- RECORDS FOR THE TASK -
━━━━━━━━
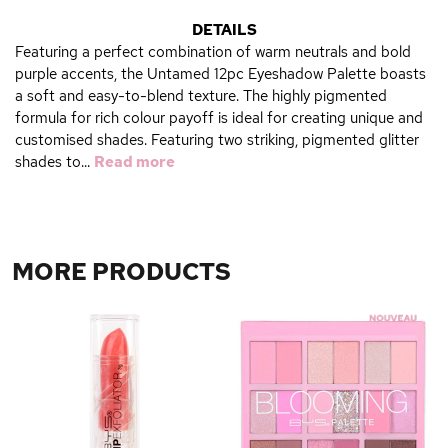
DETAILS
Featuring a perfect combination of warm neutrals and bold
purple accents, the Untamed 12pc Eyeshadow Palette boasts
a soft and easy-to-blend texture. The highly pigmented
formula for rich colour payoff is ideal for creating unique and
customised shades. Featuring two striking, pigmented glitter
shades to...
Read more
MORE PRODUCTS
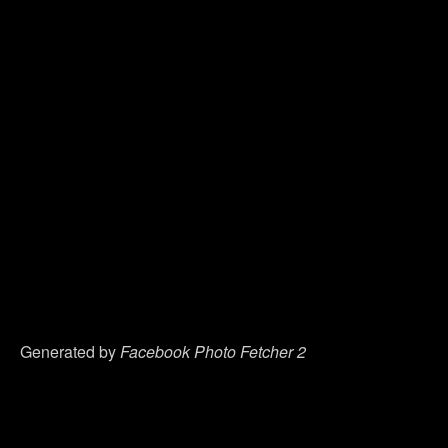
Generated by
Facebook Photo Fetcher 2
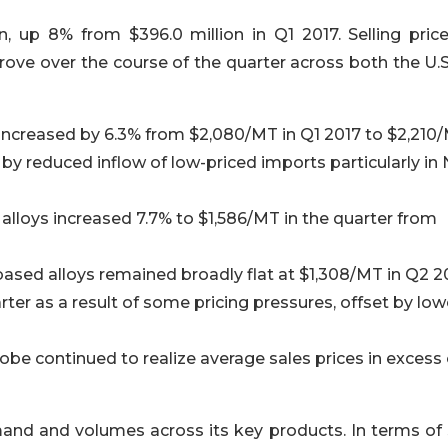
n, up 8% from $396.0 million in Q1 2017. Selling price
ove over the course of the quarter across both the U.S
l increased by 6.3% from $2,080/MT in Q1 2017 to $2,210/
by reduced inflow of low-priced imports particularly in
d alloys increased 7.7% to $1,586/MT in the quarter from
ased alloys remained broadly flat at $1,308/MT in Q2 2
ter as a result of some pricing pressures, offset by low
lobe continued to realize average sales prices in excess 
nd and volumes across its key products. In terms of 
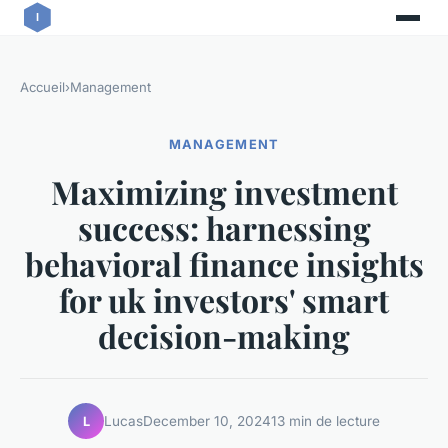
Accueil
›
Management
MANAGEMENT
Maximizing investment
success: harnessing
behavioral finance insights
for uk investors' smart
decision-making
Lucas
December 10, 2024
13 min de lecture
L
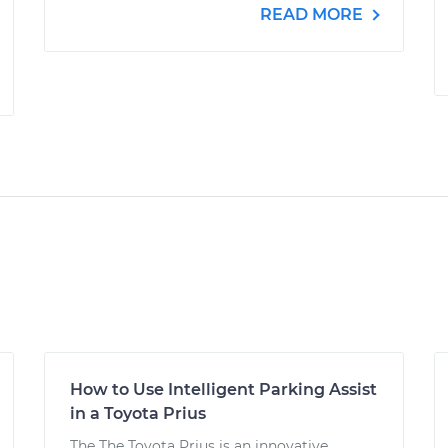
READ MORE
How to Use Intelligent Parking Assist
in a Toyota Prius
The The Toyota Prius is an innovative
━━━━━━━━
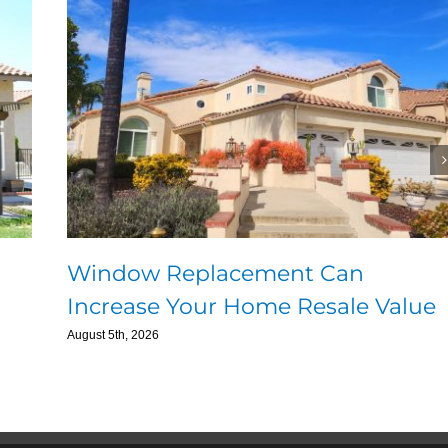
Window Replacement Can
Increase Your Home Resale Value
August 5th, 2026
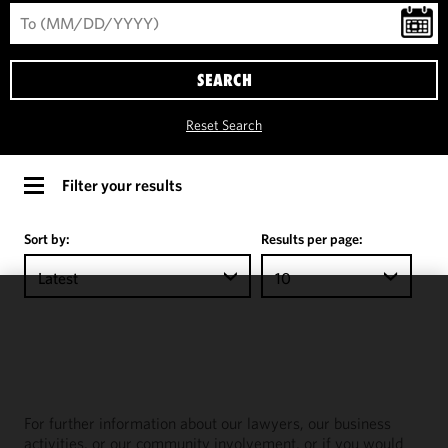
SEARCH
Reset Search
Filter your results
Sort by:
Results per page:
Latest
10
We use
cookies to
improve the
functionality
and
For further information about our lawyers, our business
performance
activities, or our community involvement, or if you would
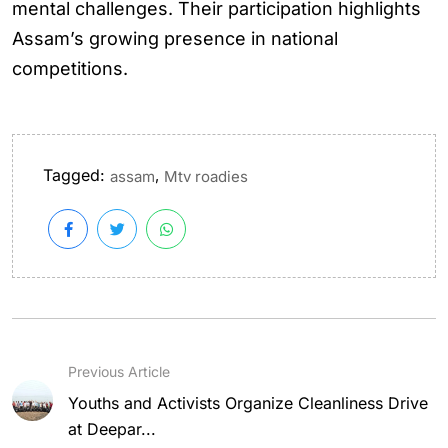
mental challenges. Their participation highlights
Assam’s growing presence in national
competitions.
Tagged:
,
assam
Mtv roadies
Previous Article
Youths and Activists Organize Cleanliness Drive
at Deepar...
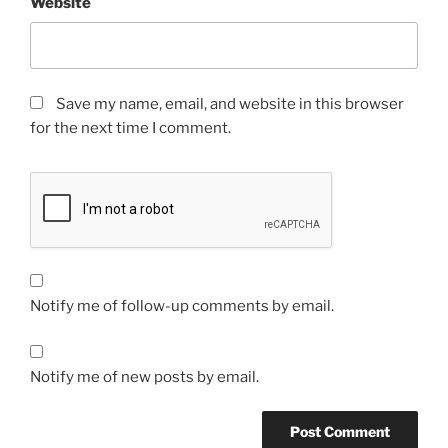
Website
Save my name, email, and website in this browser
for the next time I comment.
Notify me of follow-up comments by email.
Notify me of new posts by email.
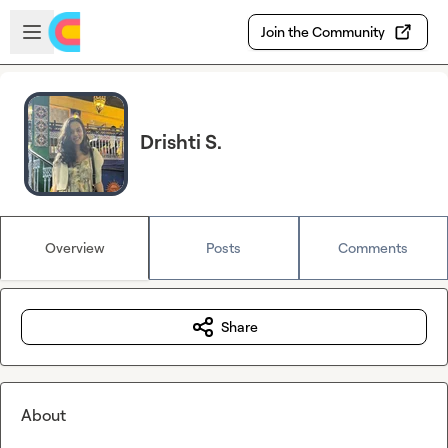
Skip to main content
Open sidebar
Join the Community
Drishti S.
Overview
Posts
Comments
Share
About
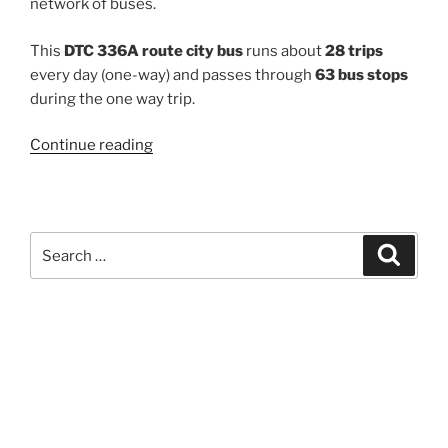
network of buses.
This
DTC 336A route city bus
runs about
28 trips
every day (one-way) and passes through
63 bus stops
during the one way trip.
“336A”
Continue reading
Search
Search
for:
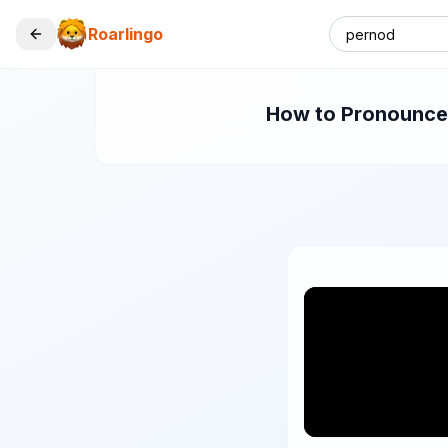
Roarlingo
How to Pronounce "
━━━━━━━━
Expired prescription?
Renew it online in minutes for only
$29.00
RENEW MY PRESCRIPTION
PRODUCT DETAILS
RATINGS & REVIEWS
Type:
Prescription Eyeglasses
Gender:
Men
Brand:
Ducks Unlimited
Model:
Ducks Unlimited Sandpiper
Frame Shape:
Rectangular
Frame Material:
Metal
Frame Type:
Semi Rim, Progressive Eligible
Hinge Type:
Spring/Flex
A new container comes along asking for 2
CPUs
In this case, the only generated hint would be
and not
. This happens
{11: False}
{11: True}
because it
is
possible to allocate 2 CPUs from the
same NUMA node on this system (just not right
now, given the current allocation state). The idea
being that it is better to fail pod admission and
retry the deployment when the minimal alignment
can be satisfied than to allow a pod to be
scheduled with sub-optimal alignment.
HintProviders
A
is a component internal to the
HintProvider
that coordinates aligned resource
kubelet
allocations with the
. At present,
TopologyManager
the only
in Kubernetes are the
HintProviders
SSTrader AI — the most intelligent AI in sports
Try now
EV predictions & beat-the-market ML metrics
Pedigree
━━━━━━━━
- REQUIREMENT -
Lines from the one above containing "d alloys increased" down to the one containing "The The Toyota Prius is an innovative" should be transcribed exactly, with both ends kept and no pictures.

- EXERCISE SOLUTION -
d alloys increased 7.7% to $1,586/MT in the quarter from
ased alloys remained broadly flat at $1,308/MT in Q2 2
ter as a result of some pricing pressures, offset by low
lobe continued to realize average sales prices in excess 
nd and volumes across its key products. In terms of 
Accueil
›
Management
MANAGEMENT
Maximizing investment
success: harnessing
behavioral finance insights
for uk investors' smart
decision-making
Lucas
December 10, 2024
13 min de lecture
L
READ MORE
How to Use Intelligent Parking Assist
in a Toyota Prius
The The Toyota Prius is an innovative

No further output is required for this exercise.